When this course becomes public next year, I think it will be a great way to get caught up. In the meantime, you might still be able to pay the AU $500 fee and watch the course content, which was all recorded, if you are anxious to get going.

[+] sjkoelle|3 years ago|reply
Personally I think that contributing to an open source community is the move. Join the Eleuther Discord. Futz around on Hugging Face. Play with notebooks on Uberduck. Have fun!!! Gatekeeping is dumb.
[+] whiplash451|3 years ago|reply
The latest development in AI are very cool, but a big lure in my opinion.

You have two options:

1. Work full-time for companies doing this state-of-the-art stuff (OpenAI, Meta, etc.)

2. Work full-time for a (good) AI company that is doing interesting AI work, but most likely not based on GPT/SD/etc.
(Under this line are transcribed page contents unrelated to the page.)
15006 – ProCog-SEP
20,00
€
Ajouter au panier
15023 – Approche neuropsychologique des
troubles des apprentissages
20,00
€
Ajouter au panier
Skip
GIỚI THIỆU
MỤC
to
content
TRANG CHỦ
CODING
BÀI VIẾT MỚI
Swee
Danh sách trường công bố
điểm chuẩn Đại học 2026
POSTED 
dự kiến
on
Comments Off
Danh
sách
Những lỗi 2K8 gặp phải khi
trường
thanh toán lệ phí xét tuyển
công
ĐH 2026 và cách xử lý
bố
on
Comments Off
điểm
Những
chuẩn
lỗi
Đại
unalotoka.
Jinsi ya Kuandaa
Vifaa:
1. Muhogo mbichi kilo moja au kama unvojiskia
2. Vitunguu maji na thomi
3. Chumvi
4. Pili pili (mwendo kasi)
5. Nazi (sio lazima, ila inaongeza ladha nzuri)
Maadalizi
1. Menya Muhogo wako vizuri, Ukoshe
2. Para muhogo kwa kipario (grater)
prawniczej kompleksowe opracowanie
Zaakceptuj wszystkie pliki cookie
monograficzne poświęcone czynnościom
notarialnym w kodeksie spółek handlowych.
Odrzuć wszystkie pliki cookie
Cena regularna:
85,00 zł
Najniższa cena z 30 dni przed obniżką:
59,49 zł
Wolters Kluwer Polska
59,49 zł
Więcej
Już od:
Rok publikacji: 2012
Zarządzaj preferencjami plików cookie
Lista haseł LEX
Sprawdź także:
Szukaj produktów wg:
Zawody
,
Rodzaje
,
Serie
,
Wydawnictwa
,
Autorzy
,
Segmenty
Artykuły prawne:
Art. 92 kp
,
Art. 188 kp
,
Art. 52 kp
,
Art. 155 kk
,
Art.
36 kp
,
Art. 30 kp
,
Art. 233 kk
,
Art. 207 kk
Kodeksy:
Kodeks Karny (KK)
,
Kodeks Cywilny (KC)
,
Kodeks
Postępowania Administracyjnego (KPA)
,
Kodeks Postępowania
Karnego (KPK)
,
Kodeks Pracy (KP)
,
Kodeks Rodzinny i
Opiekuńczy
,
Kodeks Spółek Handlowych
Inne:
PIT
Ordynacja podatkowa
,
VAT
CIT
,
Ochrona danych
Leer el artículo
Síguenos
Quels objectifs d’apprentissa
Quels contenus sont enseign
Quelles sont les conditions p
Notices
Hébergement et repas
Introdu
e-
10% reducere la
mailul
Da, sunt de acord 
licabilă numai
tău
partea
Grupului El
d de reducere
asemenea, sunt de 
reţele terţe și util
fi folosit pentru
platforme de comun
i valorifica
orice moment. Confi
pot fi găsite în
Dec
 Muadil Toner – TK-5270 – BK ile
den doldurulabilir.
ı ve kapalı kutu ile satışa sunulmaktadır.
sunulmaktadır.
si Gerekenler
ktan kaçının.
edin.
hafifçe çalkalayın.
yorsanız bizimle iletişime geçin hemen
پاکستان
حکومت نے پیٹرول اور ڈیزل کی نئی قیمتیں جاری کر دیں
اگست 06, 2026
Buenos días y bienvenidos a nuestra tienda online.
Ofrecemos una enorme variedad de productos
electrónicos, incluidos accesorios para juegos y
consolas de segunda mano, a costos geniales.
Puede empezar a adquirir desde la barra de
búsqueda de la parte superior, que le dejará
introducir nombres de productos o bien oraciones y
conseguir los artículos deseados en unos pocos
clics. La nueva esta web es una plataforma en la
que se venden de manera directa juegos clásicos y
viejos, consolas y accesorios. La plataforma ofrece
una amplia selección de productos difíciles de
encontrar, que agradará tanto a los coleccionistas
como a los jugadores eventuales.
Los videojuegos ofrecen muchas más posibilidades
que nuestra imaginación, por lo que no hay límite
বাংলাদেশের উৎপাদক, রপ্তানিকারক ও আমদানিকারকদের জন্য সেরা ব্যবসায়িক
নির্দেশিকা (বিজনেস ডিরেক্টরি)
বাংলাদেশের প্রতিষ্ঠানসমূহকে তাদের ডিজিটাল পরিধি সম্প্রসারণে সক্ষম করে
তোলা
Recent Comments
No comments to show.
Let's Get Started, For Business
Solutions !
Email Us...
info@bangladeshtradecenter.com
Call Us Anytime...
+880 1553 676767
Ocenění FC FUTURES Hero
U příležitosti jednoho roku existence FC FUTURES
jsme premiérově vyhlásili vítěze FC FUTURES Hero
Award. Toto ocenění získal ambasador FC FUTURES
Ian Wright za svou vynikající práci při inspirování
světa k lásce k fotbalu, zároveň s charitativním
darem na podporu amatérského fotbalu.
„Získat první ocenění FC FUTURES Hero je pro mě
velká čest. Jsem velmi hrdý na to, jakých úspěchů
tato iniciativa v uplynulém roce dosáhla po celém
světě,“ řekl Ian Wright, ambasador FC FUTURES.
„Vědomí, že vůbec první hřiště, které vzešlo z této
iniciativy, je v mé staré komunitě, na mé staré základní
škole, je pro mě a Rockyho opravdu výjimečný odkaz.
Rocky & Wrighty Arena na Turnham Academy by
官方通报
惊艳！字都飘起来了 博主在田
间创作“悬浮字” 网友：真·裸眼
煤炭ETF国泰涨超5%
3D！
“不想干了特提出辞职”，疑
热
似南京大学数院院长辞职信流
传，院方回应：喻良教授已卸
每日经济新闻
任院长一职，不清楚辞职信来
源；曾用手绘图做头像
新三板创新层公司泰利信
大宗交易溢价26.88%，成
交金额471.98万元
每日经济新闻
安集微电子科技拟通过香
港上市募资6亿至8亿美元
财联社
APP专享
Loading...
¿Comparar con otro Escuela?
In both cases, you will learn a lot. Anything else seems like a costly and dangerous distraction to me.

[+] stephc_int13|3 years ago|reply
Read all the leading papers, many times, to get a deep understanding, the writing quality is usually pretty low, but the information density can be very high, you'll probably miss the important details the first time.

Most medium and low-quality papers are full of errors and noise, but you can still learn from them.

Get your hands dirty with real code.

I would take a look at those:

https://github.com/geohot/tinygrad

https://github.com/ggerganov/whisper.cpp

[+] Simon_O_Rourke|3 years ago|reply
If you're something of a snakeoil salesman with some, but not deep, technical knowledge, then AI Ethics is for you. There are (or were) companies out there who would pay big bucks for folks to tell them some models potentially could be biased or otherwise discriminatory because of poorly selected data. Wash, rinse, repeat and see your paychecks roll in.
[+] marban|3 years ago|reply
Related question, what's the current state of paraphrasing text with off-the-shelf Python libs — PyTorch/Transformers?
[+] optbuild|3 years ago|reply
> I am comfortable with autograd/computation graphs, PyTorch, "classic" neural nets and ones used for vision-type applications, as well as the basics of Transformer networks (I've trained a few smaller ones myself) and RNNs.

Maybe I am a bit off the track. But how do someone reach this state?